Mas a comunicação é impossível. Ninguém lê V. S. Naipaul em sueco no nosso país. Ninguém lê os romancistas suecos que escrevem livros em sueco comprados pelo IKEA para povoar as prateleiras das mobílias de cozinha, de sala de estar e de quarto. Aí é que bate o ponto. Livros suecos em Portugal nas prateleiras do IKEA não foram, não são nem serão nunca lidos por ninguém. Se o efeito era apenas fazer sombra nas prateleiras, não era preciso ser com livros verdadeiros, porque o efeito será o mesmo seja o livro a sério ou seja a fingir. E assim há muita gente na Suécia que não lê esses livros.

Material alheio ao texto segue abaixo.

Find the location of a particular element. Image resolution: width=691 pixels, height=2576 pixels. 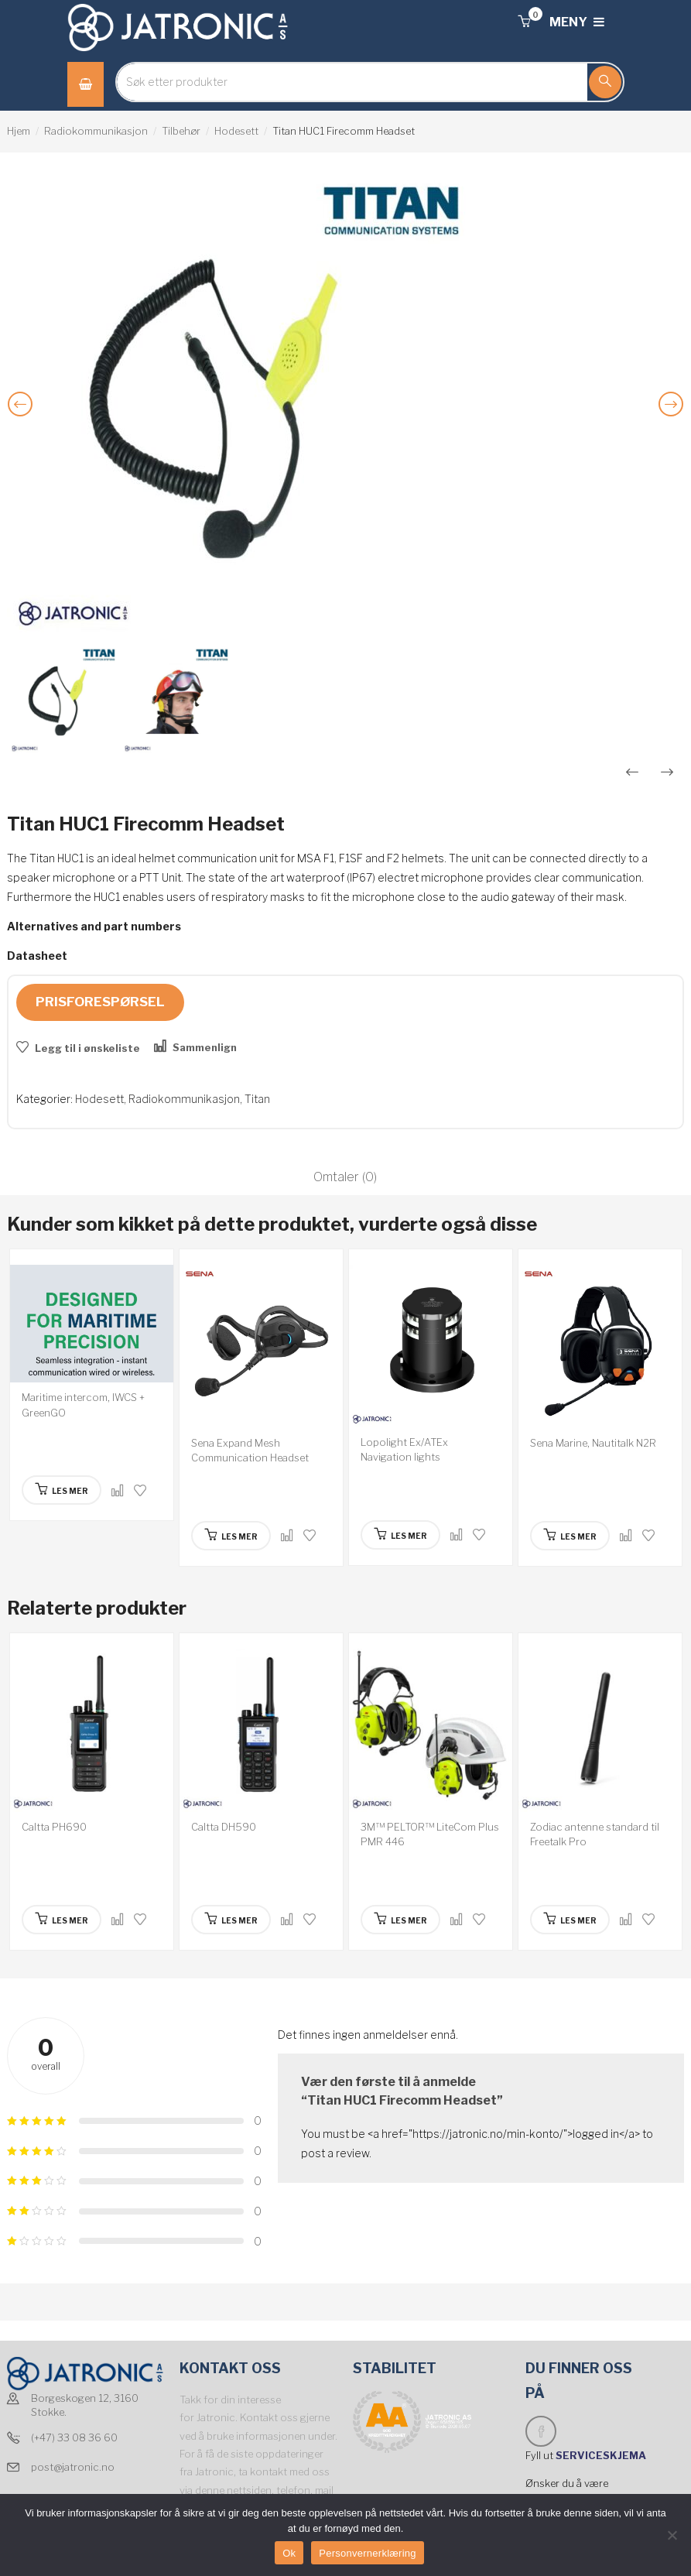 [Les mer om “Zodiac antenne standard til Freetalk Pro”] is located at coordinates (570, 1919).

A mulher do António Alçada Baptista tinha o hábito de responder quando ele lhe perguntava o que devia fazer a uma coisa fora de uso, como por exemplo uma lista telefónica, «Dê isso a um pobre!». Mas o problema é que não podemos aplicar esse exemplo ao caso do IKEA. De maneira nenhuma. Na Suécia não há pobres.